這一年的冬季,晉南餓死了不少人,哀聲遍野,流民劇增,流寇也多了起來大多是流民組成的,專門衝擊衙門糧倉重點。

    晉南王腹背受敵,不得已退守河岸,一麵布置兵力鎮壓反抗,一麵密切關注征討大軍的動向。

    這一次的動亂,在晉南如野火般燃起,晉南王廢了不少力氣才壓製下來,甚至為了平息動亂不得不將亂民收編,為安撫亂民頭領,特地將他們編成一隊特許他們在進攻征討大軍的時候可以搶掠周邊的平民百姓。

    皇帝命令安國公趁機推進,一舉將晉南王趕迴晉南,並且抓住時機趁勢過河盡快拿下晉南。

    但是從東北運往征討大軍的糧草被換成了陳米和黴米。士兵嘩然,險些釀成嘩變,安國公暫時平息了將士的怒火,起了折子希望皇帝徹查此事,並且給將士一個交代,以免生亂。皇帝自然也是憤怒的,但是他隱隱知道,這一定是他手底下的人出了事,這一過程他從來是嚴格把控,就差沒有親自動手了。

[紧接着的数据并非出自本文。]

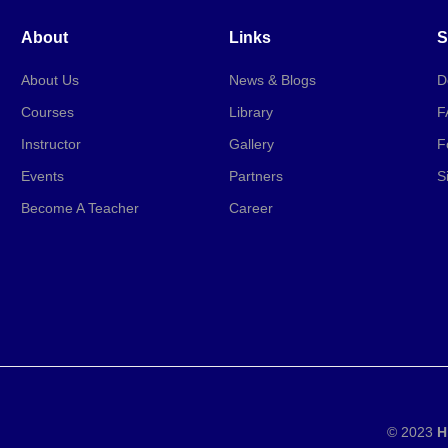
About
Links
S
About Us
News & Blogs
D
Courses
Library
F
Instructor
Gallery
F
Events
Partners
S
Become A Teacher
Career
© 2023
H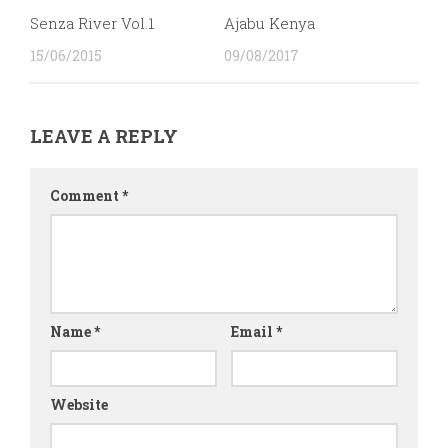
Senza River Vol.1
Ajabu Kenya
15/06/2015
09/08/2017
LEAVE A REPLY
Comment
*
Name
*
Email
*
Website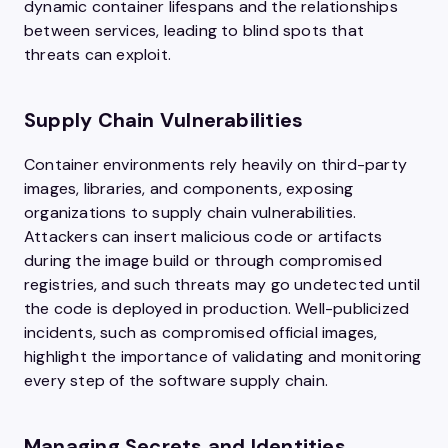
dynamic container lifespans and the relationships
between services, leading to blind spots that
threats can exploit.
Supply Chain Vulnerabilities
Container environments rely heavily on third-party
images, libraries, and components, exposing
organizations to supply chain vulnerabilities.
Attackers can insert malicious code or artifacts
during the image build or through compromised
registries, and such threats may go undetected until
the code is deployed in production. Well-publicized
incidents, such as compromised official images,
highlight the importance of validating and monitoring
every step of the software supply chain.
Managing Secrets and Identities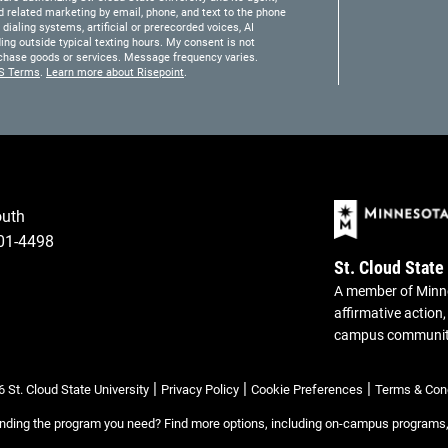
 related marketing by email, phone, and text to the phone
ialing systems, artificial or prerecorded voices, AI
ding outside typical texting hours. My consent is not
purchase goods or services. Message frequency varies.
S Terms
.
Learn more about Risepoint
.
outh
301-4498
St. Cloud State
A member of Minne
affirmative action,
campus communi
|
|
|
 St. Cloud State University
Privacy Policy
Cookie Preferences
Terms & Cond
inding the program you need? Find more options, including on-campus programs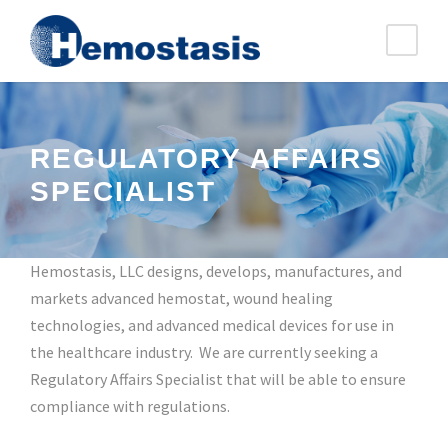
REGULATORY AFFAIRS
SPECIALIST
Hemostasis, LLC designs, develops, manufactures, and
markets advanced hemostat, wound healing
technologies, and advanced medical devices for use in
the healthcare industry. We are currently seeking a
Regulatory Affairs Specialist that will be able to ensure
compliance with regulations.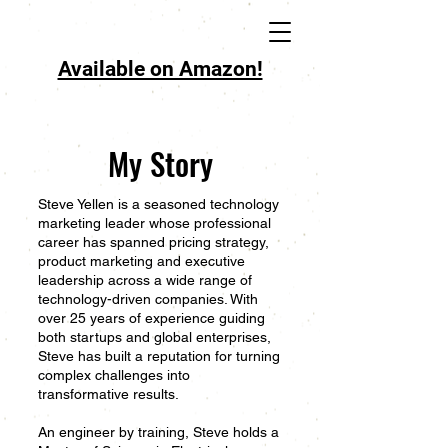
Available on Amazon!
My Story
Steve Yellen is a seasoned technology
marketing leader whose professional
career has spanned pricing strategy,
product marketing and executive
leadership across a wide range of
technology-driven companies. With
over 25 years of experience guiding
both startups and global enterprises,
Steve has built a reputation for turning
complex challenges into
transformative results.
An engineer by training, Steve holds a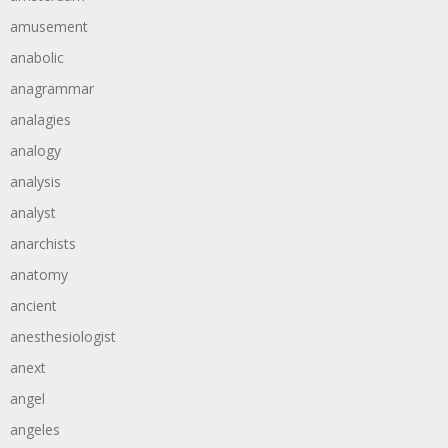
amusement
anabolic
anagrammar
analagies
analogy
analysis
analyst
anarchists
anatomy
ancient
anesthesiologist
anext
angel
angeles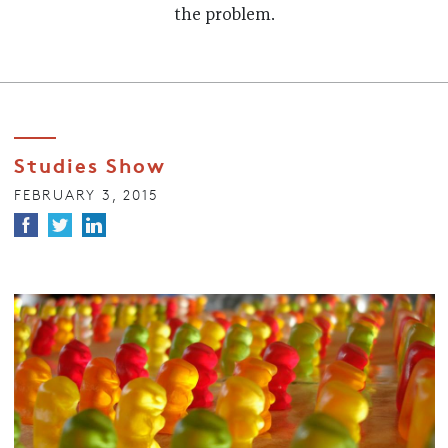
the problem.
Studies Show
FEBRUARY 3, 2015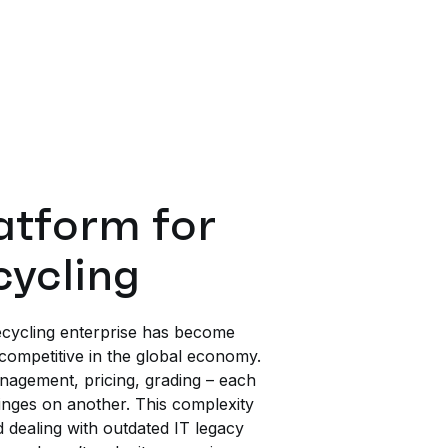
tform for
cycling
cycling enterprise has become
competitive in the global economy.
agement, pricing, grading – each
inges on another. This complexity
d dealing with outdated IT legacy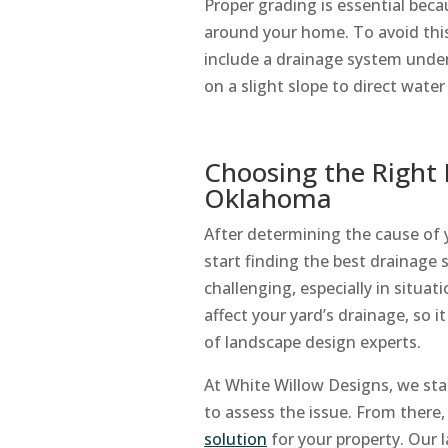
Proper grading is essential beca
around your home. To avoid this
include a drainage system unde
on a slight slope to direct wat
Choosing the Right 
Oklahoma
After determining the cause of 
start finding the best drainage 
challenging, especially in situa
affect your yard’s drainage, so 
of landscape design experts.
At White Willow Designs, we star
to assess the issue. From there
solution
for your property. Our l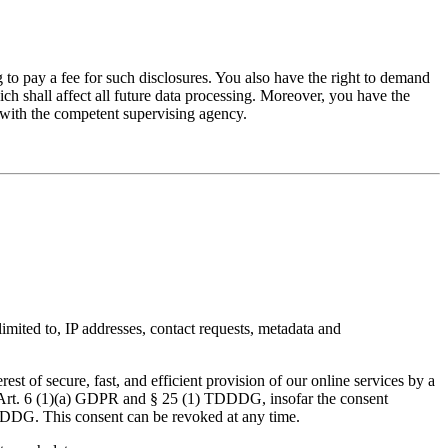
 to pay a fee for such disclosures. You also have the right to demand
ich shall affect all future data processing. Moreover, you have the
t with the competent supervising agency.
limited to, IP addresses, contact requests, metadata and
est of secure, fast, and efficient provision of our online services by a
 of Art. 6 (1)(a) GDPR and § 25 (1) TDDDG, insofar the consent
 TDDDG. This consent can be revoked at any time.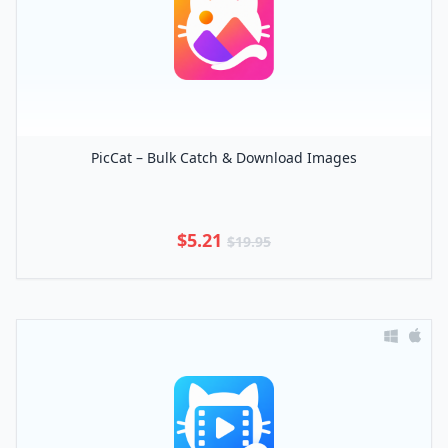
PicCat – Bulk Catch & Download Images
$5.21
$19.95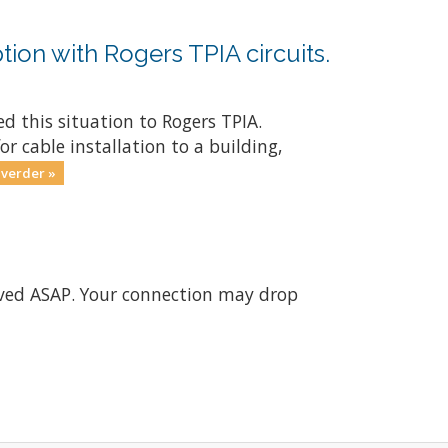
tion with Rogers TPIA circuits.
d this situation to Rogers TPIA.
r cable installation to a building,
 verder »
olved ASAP. Your connection may drop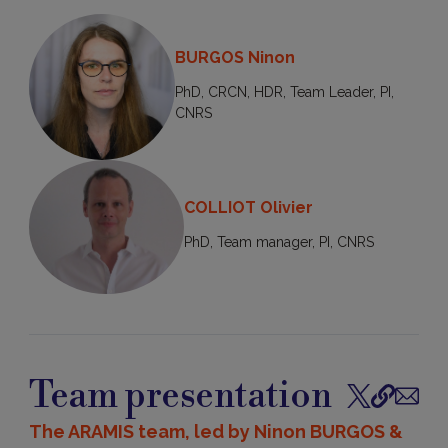
BURGOS Ninon
PhD, CRCN, HDR, Team Leader, PI,
CNRS
COLLIOT Olivier
PhD, Team manager, PI, CNRS
Team presentation
Follow
Publicatio
Contac
on
The ARAMIS team, led by Ninon BURGOS &
X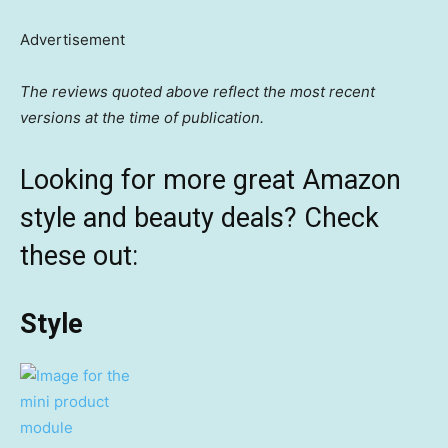
Advertisement
The reviews quoted above reflect the most recent
versions at the time of publication.
Looking for more great Amazon
style and beauty deals? Check
these out:
Style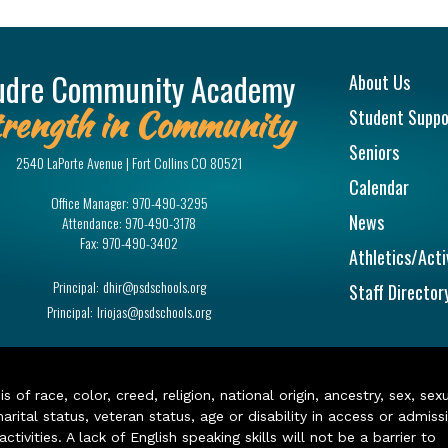
Main na
udre Community Academy
About Us
rength in Community
Student Suppo
Seniors
2540 LaPorte Avenue | Fort Collins CO 80521
Calendar
Office Manager:
970-490-3295
News
Attendance:
970-490-3178
Fax:
970-490-3402
Athletics/Acti
Principal:
dhir@psdschools.org
Staff Director
Principal:
lriojas@psdschools.org
of race, color, creed, religion, national origin, ancestry, sex, sex
arital status, veteran status, age or disability in access or admiss
ivities. A lack of English speaking skills will not be a barrier to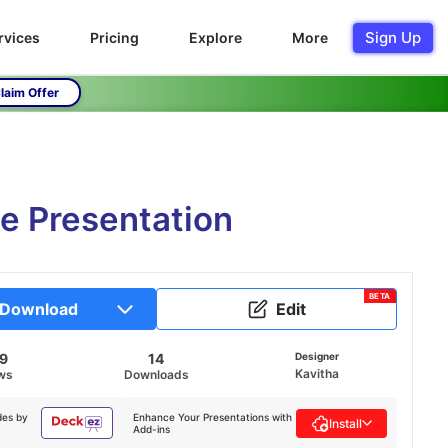
Sign Up
rvices
Pricing
Explore
More
laim Offer
e Presentation
BETA
Download
Edit
69
14
Designer
Kavitha
ws
Downloads
des by
Enhance Your Presentations with
Install
Add-ins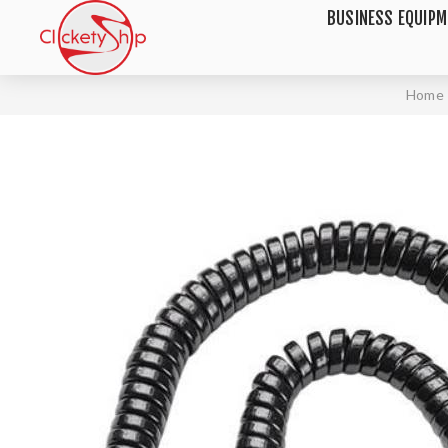
BUSINESS EQUIP
Home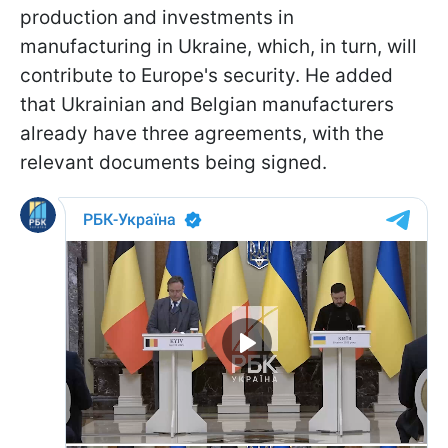
production and investments in
manufacturing in Ukraine, which, in turn, will
contribute to Europe's security. He added
that Ukrainian and Belgian manufacturers
already have three agreements, with the
relevant documents being signed.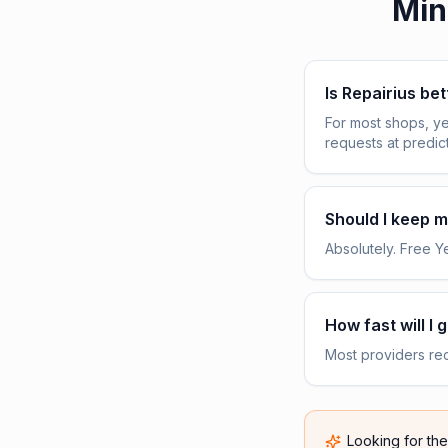
Min
Is Repairius be
For most shops, ye
requests at predic
Should I keep my
Absolutely. Free Yel
How fast will I 
Most providers rece
Looking for th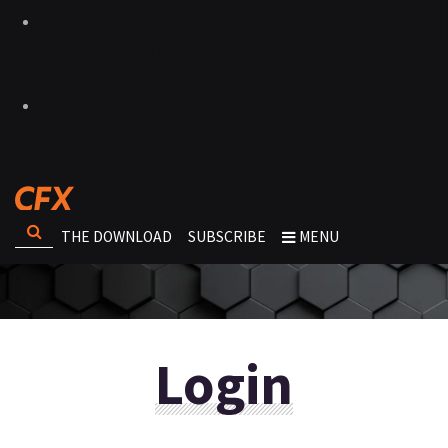
THE DOWNLOAD
SUBSCRIBE
MENU
Login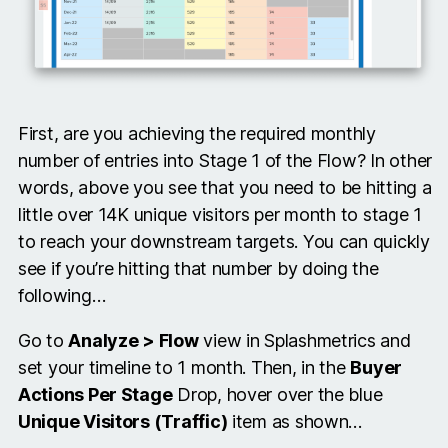
First, are you achieving the required monthly
number of entries into Stage 1 of the Flow? In other
words, above you see that you need to be hitting a
little over 14K unique visitors per month to stage 1
to reach your downstream targets. You can quickly
see if you’re hitting that number by doing the
following…
Go to
Analyze > Flow
view in Splashmetrics and
set your timeline to 1 month. Then, in the
Buyer
Actions Per Stage
Drop, hover over the blue
Unique Visitors (Traffic)
item as shown…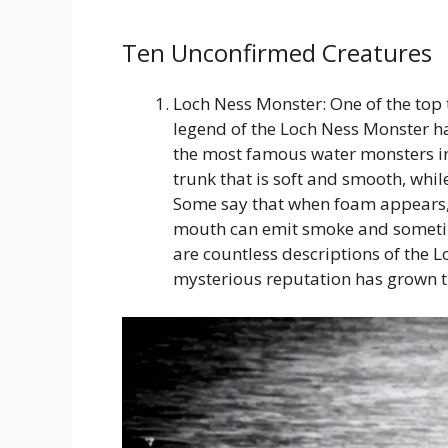
Ten Unconfirmed Creatures
Loch Ness Monster: One of the top 
legend of the Loch Ness Monster has
the most famous water monsters in 
trunk that is soft and smooth, whil
Some say that when foam appears, it
mouth can emit smoke and sometime
are countless descriptions of the Lo
mysterious reputation has grown 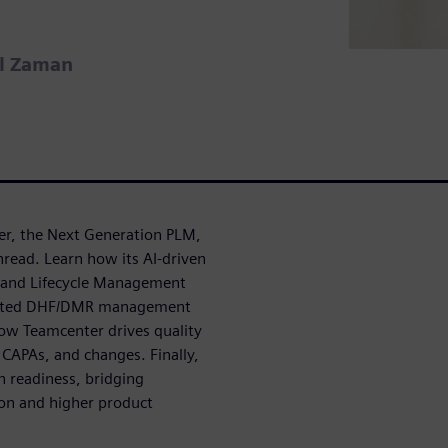
el Zaman
er, the Next Generation PLM,
hread. Learn how its AI-driven
t and Lifecycle Management
egrated DHF/DMR management
ow Teamcenter drives quality
CAPAs, and changes. Finally,
n readiness, bridging
ion and higher product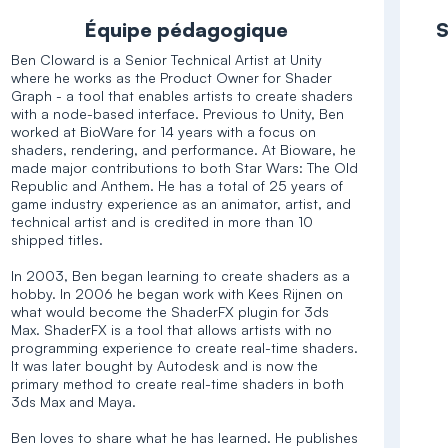
Équipe pédagogique
S
Ben Cloward is a Senior Technical Artist at Unity
where he works as the Product Owner for Shader
Graph - a tool that enables artists to create shaders
with a node-based interface. Previous to Unity, Ben
worked at BioWare for 14 years with a focus on
shaders, rendering, and performance. At Bioware, he
made major contributions to both Star Wars: The Old
Republic and Anthem. He has a total of 25 years of
game industry experience as an animator, artist, and
technical artist and is credited in more than 10
shipped titles.
In 2003, Ben began learning to create shaders as a
hobby. In 2006 he began work with Kees Rijnen on
what would become the ShaderFX plugin for 3ds
Max. ShaderFX is a tool that allows artists with no
programming experience to create real-time shaders.
It was later bought by Autodesk and is now the
primary method to create real-time shaders in both
3ds Max and Maya.
Ben loves to share what he has learned. He publishes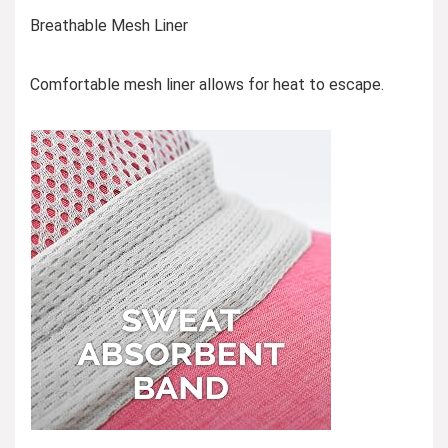
Breathable Mesh Liner
Comfortable mesh liner allows for heat to escape.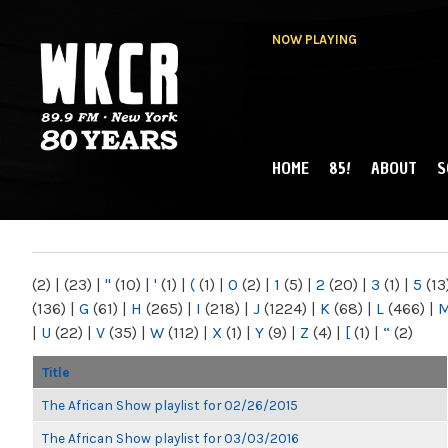
NOW PLAYING
HOME
85!
ABOUT
S
MAIN MENU
WKCR 89.9FM
NY
(2)
|
(23)
|
"
(10)
|
'
(1)
|
(
(1)
|
0
(2)
|
1
(5)
|
2
(20)
|
3
(1)
|
5
(13
(136)
|
G
(61)
|
H
(265)
|
I
(218)
|
J
(1224)
|
K
(68)
|
L
(466)
|
|
U
(22)
|
V
(35)
|
W
(112)
|
X
(1)
|
Y
(9)
|
Z
(4)
|
[
(1)
|
“
(2)
Title
The African Show playlist for 02/26/2015
The African Show playlist for 03/03/2016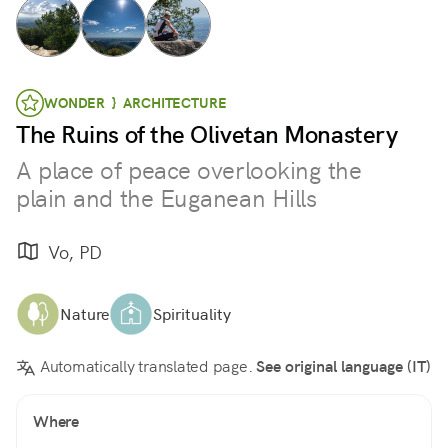
WONDER } ARCHITECTURE
The Ruins of the Olivetan Monastery
A place of peace overlooking the
plain and the Euganean Hills
Vo, PD
Nature
Spirituality
Automatically translated page.
See original language (IT)
Where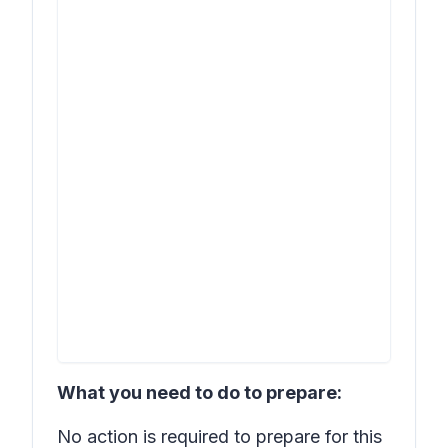
What you need to do to prepare:
No action is required to prepare for this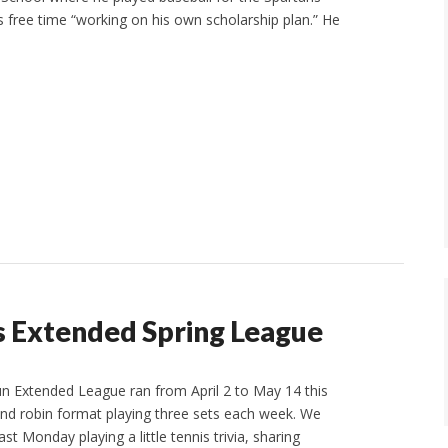
 free time “working on his own scholarship plan.” He
Extended Spring League
n Extended League ran from April 2 to May 14 this
nd robin format playing three sets each week. We
st Monday playing a little tennis trivia, sharing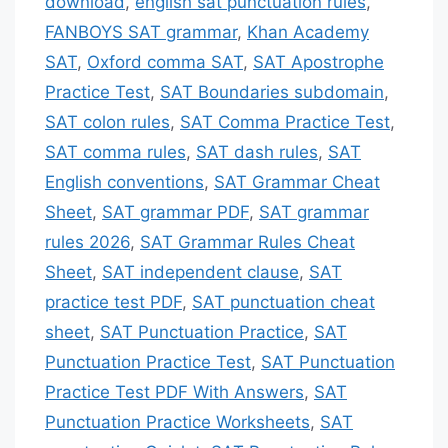
download
,
english sat punctuation rules
,
FANBOYS SAT grammar
,
Khan Academy
SAT
,
Oxford comma SAT
,
SAT Apostrophe
Practice Test
,
SAT Boundaries subdomain
,
SAT colon rules
,
SAT Comma Practice Test
,
SAT comma rules
,
SAT dash rules
,
SAT
English conventions
,
SAT Grammar Cheat
Sheet
,
SAT grammar PDF
,
SAT grammar
rules 2026
,
SAT Grammar Rules Cheat
Sheet
,
SAT independent clause
,
SAT
practice test PDF
,
SAT punctuation cheat
sheet
,
SAT Punctuation Practice
,
SAT
Punctuation Practice Test
,
SAT Punctuation
Practice Test PDF With Answers
,
SAT
Punctuation Practice Worksheets
,
SAT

    查來查去,就查到了工部尚書的頭上,工部尚書骨頭比禮部尚書還軟些,顫顫巍巍的就跪在皇帝麵前哭訴道:“兩頭都在打戰,都隻知道催糧草,那糧草又不是說說就有的的,如今連東北百姓家裏的糧食都征收了一些上來,還是不夠。”

    工部尚書豁出去老臉,也不願意完全替皇帝兜著了,反正那塊地是皇帝的,不能有問題他一個人兜著,“北川戰事急,來來迴迴就要兩三個月,去歲一年就把能拿出的糧食用的差不多了,加上晉南大軍同征討大軍膠著,隻費了糧草卻沒有進展,好不容易等到晉南除了亂子,可以稍微鬆懈一下,可北川還在等著下一季的糧草,臣想著晉南遲早要收迴來不算什麽大事,隻能先顧著北川。但是安國公又催的急,隻能讓人先湊一湊頂上去。”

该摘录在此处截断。